If you fix a point $x$, you can usually${}^{[1]}$ diagonalize the Hessian matrix with an orthonormal basis. This means that you can take a Cartesian orthogonal coordinate system centered at $x$ which makes your matrix look like this: 
$$Hf(x)\equiv \begin{bmatrix} \lambda_1 & & &\\ & \lambda_2 & &\\ &  & \ddots &\\& & &\lambda_n\end{bmatrix}.$$
Those $\lambda$s are second derivatives of functions of a single variable. Specifically, if you restrict $f$ to the $j$-th coordinate axis (of the diagonalizing coordinate system), you get a function of one variable whose second derivative is exactly $\lambda_j$. 
Therefore, when you look at a Hessian matrix at a point and see a mess of numbers, you are simply not choosing the best coordinates for that point.

${}^{[1]}$. By usually I mean: even if somebody proved that, sometimes, this cannot be done, the examples are somewhat pathological and unlikely to manifest themselves in real life. The matter is discussed thoroughly here.
A: From what I have gathered, since the Hessian encodes the second derivatives for a multivariate function, its main function is to help determine maxima and minima.  It also helps to write compact 2nd degree Taylor approximations for functions.  Perhaps there is more but this is what I have just learned about the Hessian.

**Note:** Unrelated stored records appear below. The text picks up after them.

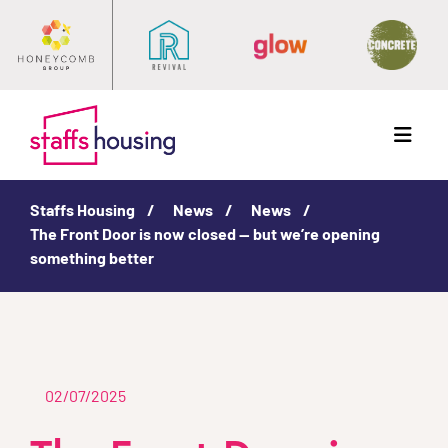
Menu
Staffs Housing
News
News
The Front Door is now closed — but we’re opening
something better
02/07/2025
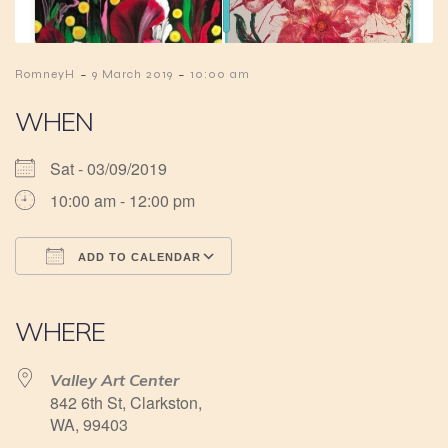
-
-
RomneyH
9 March 2019
10:00 am
WHEN
Sat - 03/09/2019
10:00 am - 12:00 pm
ADD TO CALENDAR
Download ICS
Google Calendar
iCalendar
Office 365
Outlook Live
WHERE
Valley Art Center
842 6th St, Clarkston,
WA, 99403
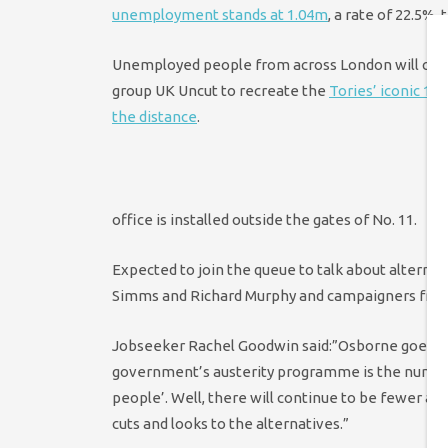
unemployment stands at 1.04m
, a rate of 22.5%,
Unemployed people from across London will come
group UK Uncut to recreate the
Tories’ iconic 19
the distance
.
office is installed outside the gates of No. 11.
Expected to join the queue to talk about alterna
Simms and Richard Murphy and campaigners from
Jobseeker Rachel Goodwin said:”Osborne goes on 
government’s austerity programme is the number 
people’. Well, there will continue to be fewer an
cuts and looks to the alternatives.”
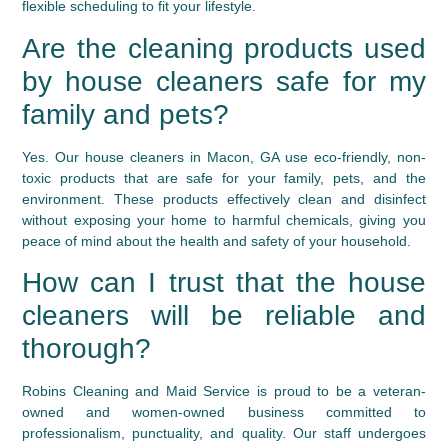
flexible scheduling to fit your lifestyle.
Are the cleaning products used
by house cleaners safe for my
family and pets?
Yes. Our house cleaners in Macon, GA use eco-friendly, non-
toxic products that are safe for your family, pets, and the
environment. These products effectively clean and disinfect
without exposing your home to harmful chemicals, giving you
peace of mind about the health and safety of your household.
How can I trust that the house
cleaners will be reliable and
thorough?
Robins Cleaning and Maid Service is proud to be a veteran-
owned and women-owned business committed to
professionalism, punctuality, and quality. Our staff undergoes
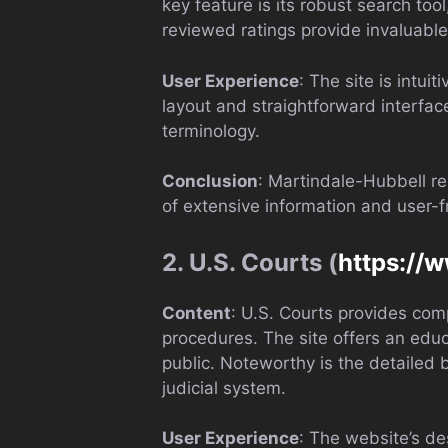
key feature is its robust search too
reviewed ratings provide invaluable 
User Experience
: The site is intui
layout and straightforward interfac
terminology.
Conclusion
: Martindale-Hubbell re
of extensive information and user-f
2. U.S. Courts (
https://
Content
: U.S. Courts provides comp
procedures. The site offers an educa
public. Noteworthy is the detailed b
judicial system.
User Experience
: The website’s de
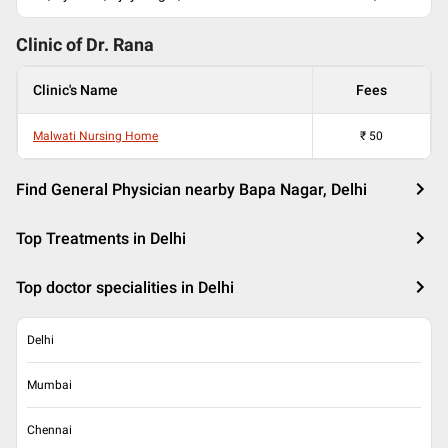
Clinic of Dr.
Rana
Clinic's Name
Fees
Malwati Nursing Home
₹
50
Find General Physician nearby Bapa Nagar, Delhi
Top Treatments in Delhi
Top doctor specialities in Delhi
Delhi
Mumbai
Chennai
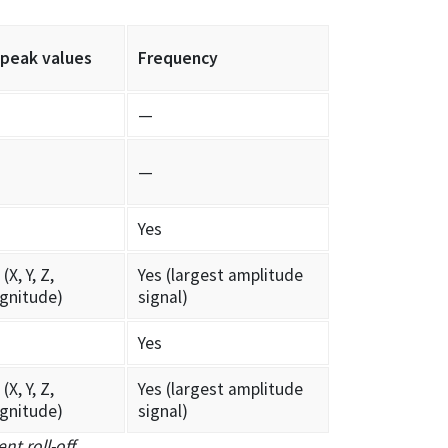
 peak values
Frequency
—
—
Yes
(X, Y, Z,
Yes (largest amplitude
gnitude)
signal)
Yes
(X, Y, Z,
Yes (largest amplitude
gnitude)
signal)
nt roll-off
.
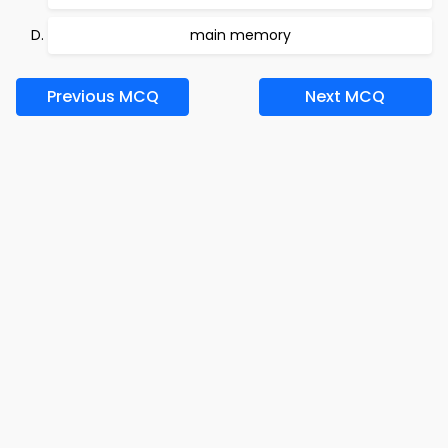
main memory
Previous MCQ
Next MCQ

A: I think the following interpretation is useful. In the same way that the gradient of a function of many variables is analogous to the first derivative in one variable, I understand the Hessian to be analogous to the second derivatives. Taking a vector $v \in \mathbb R^n$ the gradient of $f$ allows us to compute the directional derivative of $f$ in the direction of $v$:
$$f_v(x) = v^T \nabla f(x).$$
Similarly, the Hessian $Hf(x)$ allows us to compute the second derivatives: given vectors $u,v\in \mathbb R^n$:
$$f_{uv}(x) = u^THf(x)v.$$
For example, $f_{uu} =u^THf(x)u$ is the  second derivative in the direction of $u$.
Edit: u and v should all be taken as unit vectors.